Plus de 6.000 prisonniers ont été libérés dimanche en Birmanie à la faveur d'une amnistie annuelle accordée par la junte pour la fête de l'Indépendance, une semaine après le début de législatives dénoncées comme une mascarade par des observateurs internationaux.


L'armée a pris le pouvoir lors d'un coup d'Etat en 2021 qui a déclenché une guerre civile opposant des rebelles pro‑démocratie aux forces de la junte. Des milliers de militants ont été arrêtés depuis le putsch.
Dimanche, une douzaine de bus remplis de détenus libérés ont quitté la prison d'Insein, dans la région de Yangon, certains faisant des signes à des foules de sympathisants, ont constaté des journalistes de l'AFP.
Des proches massés devant la prison ont brandi des pancartes portant les noms de leurs proches incarcérés. Un homme a émis l'espoir de voir son père, emprisonné pour avoir "fait de la politique".
"Sa peine touche à sa fin. J'espère qu'il sera libéré dès que possible", a déclaré cet homme qui a refusé de décliner son identité pour des raisons de sécurité.
Le chef de la junte, Min Aung Hlaing, a gracié 6.134 ressortissants birmans emprisonnés, et 52 détenus étrangers devaient également être libérés puis expulsés, a indiqué le Conseil national de défense et de sécurité.
L'amnistie annuelle des prisonniers, "pour des raisons humanitaires et de compassion", a été annoncée au moment où le pays célèbre le 78e anniversaire de son indépendance après la colonisation britannique.
Plusieurs hommes et femmes libérés se sont étreints en larmes devant Insein, prison tristement célèbre pour de présumées violations des droits humains.

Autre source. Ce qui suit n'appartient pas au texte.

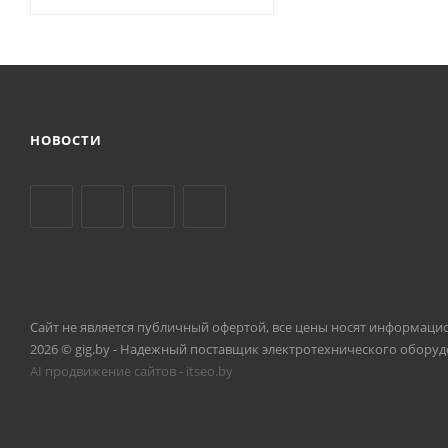
НОВОСТИ
Сайт не является публичный офертой, все цены носят информаци
2026 © gig.by - Надежный поставщик электротехнического оборуд
AI продвижение сайтов - itseo.by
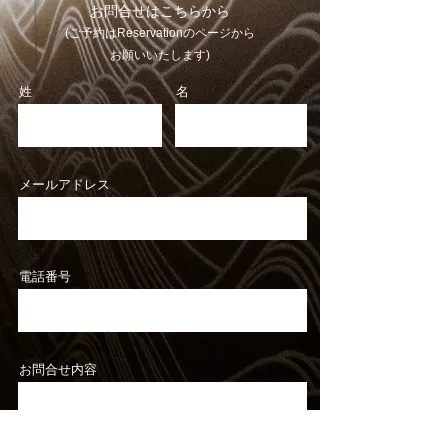
お問合せはこちらから
(ご予約はReservationのページから
お願いいたします)
姓
名
メールアドレス
電話番号
お問合せ内容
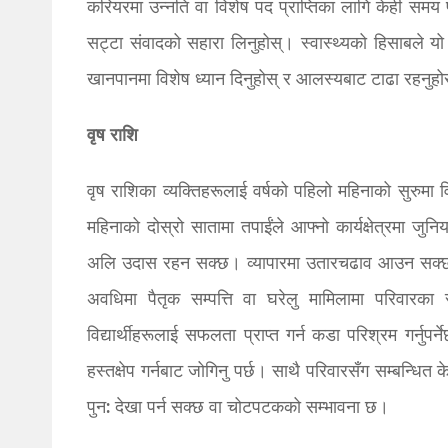
करियरमा उन्नति वा विशेष पद प्राप्तिका लागि केही समय प
सट्टा संवादको सहारा लिनुहोस्। स्वास्थ्यको हिसाबले यो
खानपानमा विशेष ध्यान दिनुहोस् र आलस्यबाट टाढा रहनुहो
वृष राशि
वृष राशिका व्यक्तिहरूलाई वर्षको पहिलो महिनाको सुरुमा 
महिनाको दोस्रो सातामा तपाईंले आफ्नो कार्यक्षेत्रमा ज
अलि उदास रहन सक्छ। व्यापारमा उतारचढाव आउन सक्छ।
अवधिमा पैतृक सम्पत्ति वा घरेलु मामिलामा परिवारका 
विद्यार्थीहरूलाई सफलता प्राप्त गर्न कडा परिश्रम गर्नुप
हस्तक्षेप गर्नबाट जोगिनु पर्छ। साथै परिवारसँग सम्बन्ध
पुन: देखा पर्न सक्छ वा चोटपटकको सम्भावना छ।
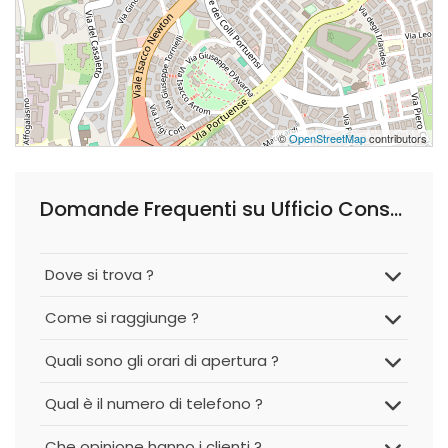
©
OpenStreetMap
contributors
Domande Frequenti su Ufficio Consulenti Finanziari Banca Widiba S.p.A.
Dove si trova ?
Come si raggiunge ?
Quali sono gli orari di apertura ?
Qual è il numero di telefono ?
Che opinione hanno i clienti ?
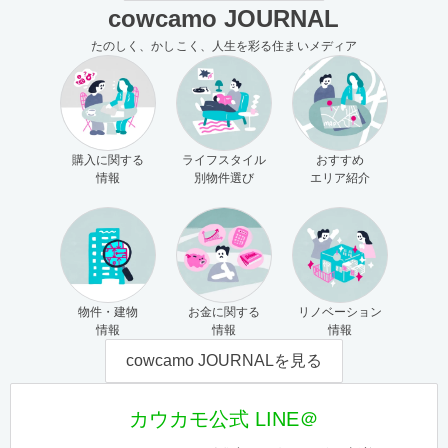
cowcamo JOURNAL
たのしく、かしこく、人生を彩る住まいメディア
購入に関する
ライフスタイル
おすすめ
情報
別物件選び
エリア紹介
物件・建物
お金に関する
リノベーション
情報
情報
情報
cowcamo JOURNALを見る
カウカモ公式 LINE＠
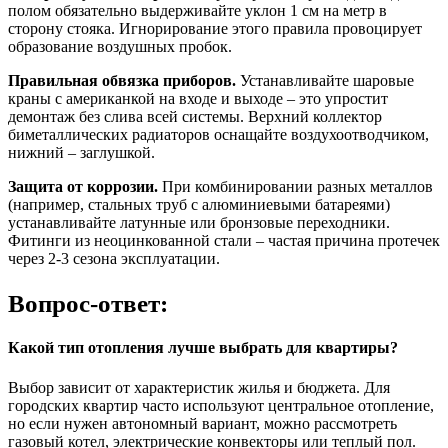
полом обязательно выдерживайте уклон 1 см на метр в
сторону стояка. Игнорирование этого правила провоцирует
образование воздушных пробок.
Правильная обвязка приборов.
Устанавливайте шаровые
краны с американкой на входе и выходе – это упростит
демонтаж без слива всей системы. Верхний коллектор
биметаллических радиаторов оснащайте воздухоотводчиком,
нижний – заглушкой.
Защита от коррозии.
При комбинировании разных металлов
(например, стальных труб с алюминиевыми батареями)
устанавливайте латунные или бронзовые переходники.
Фитинги из неоцинкованной стали – частая причина протечек
через 2-3 сезона эксплуатации.
Вопрос-ответ:
Какой тип отопления лучше выбрать для квартиры?
Выбор зависит от характеристик жилья и бюджета. Для
городских квартир часто используют центральное отопление,
но если нужен автономный вариант, можно рассмотреть
газовый котел, электрические конвекторы или теплый пол.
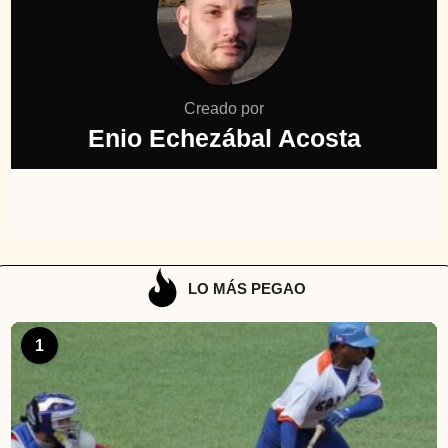
Creado por
Enio Echezábal Acosta
LO MÁS PEGAO
1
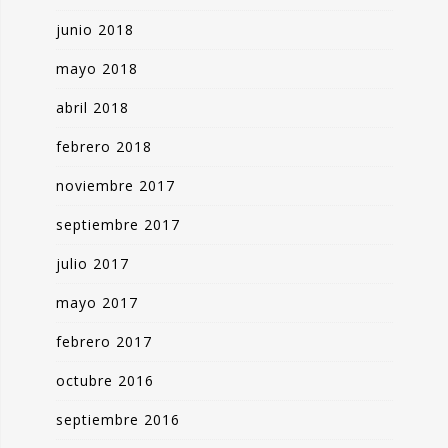
junio 2018
mayo 2018
abril 2018
febrero 2018
noviembre 2017
septiembre 2017
julio 2017
mayo 2017
febrero 2017
octubre 2016
septiembre 2016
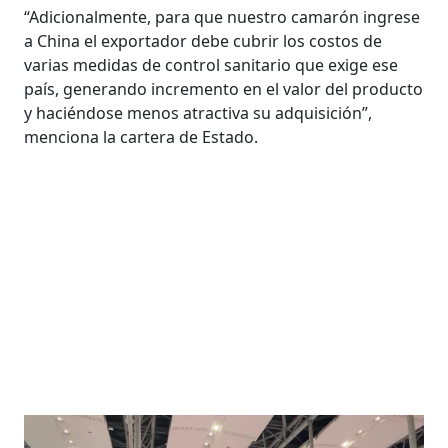
“Adicionalmente, para que nuestro camarón ingrese
a China el exportador debe cubrir los costos de
varias medidas de control sanitario que exige ese
país, generando incremento en el valor del producto
y haciéndose menos atractiva su adquisición”,
menciona la cartera de Estado.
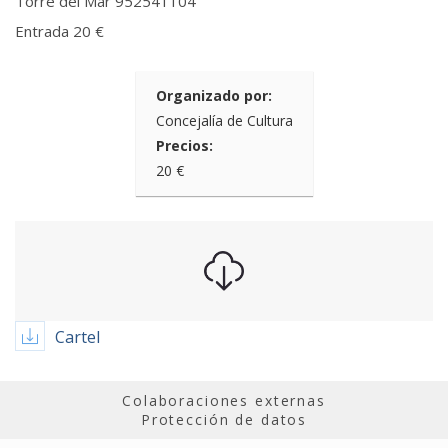
Torre del Mar 952541104
Entrada 20 €
Organizado por:
Concejalía de Cultura
Precios:
20 €
Cartel
Colaboraciones externas
Protección de datos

Certains ont indiqué à l'AFP avoir été arrêtés pour des affaires de drogue, de vol et d'autres délits non politiques.
"Je suis très heureux de retrouver ma famille", a déclaré Yazar Tun, 35 ans, tenant dans ses bras l'un de ses trois enfants devant Insein. Il a dit avoir purgé environ huit mois d'une peine d'un an pour vagabondage.
- Plus de 22.000 détenus -

Nang Mwe San, femme mannequin et ancien médecin, figurait également parmi les personnes libérées, a constaté un journaliste de l'AFP. Elle avait été arrêtée en 2022 pour "atteinte à la culture et à la dignité" après avoir publié en ligne des vidéos jugées à caractère sexuel.
Plus de 22.000 personnes sont actuellement détenues par la junte, selon l'Association d’assistance aux prisonniers politiques.
La junte birmane a organisé il y a une semaine des législatives échelonnées sur un mois, ses dirigeants assurant que ce scrutin apporterait la démocratie et la réconciliation nationale.
Toutefois, des défenseurs des droits humains et des diplomates occidentaux l'ont condamné comme une imposture.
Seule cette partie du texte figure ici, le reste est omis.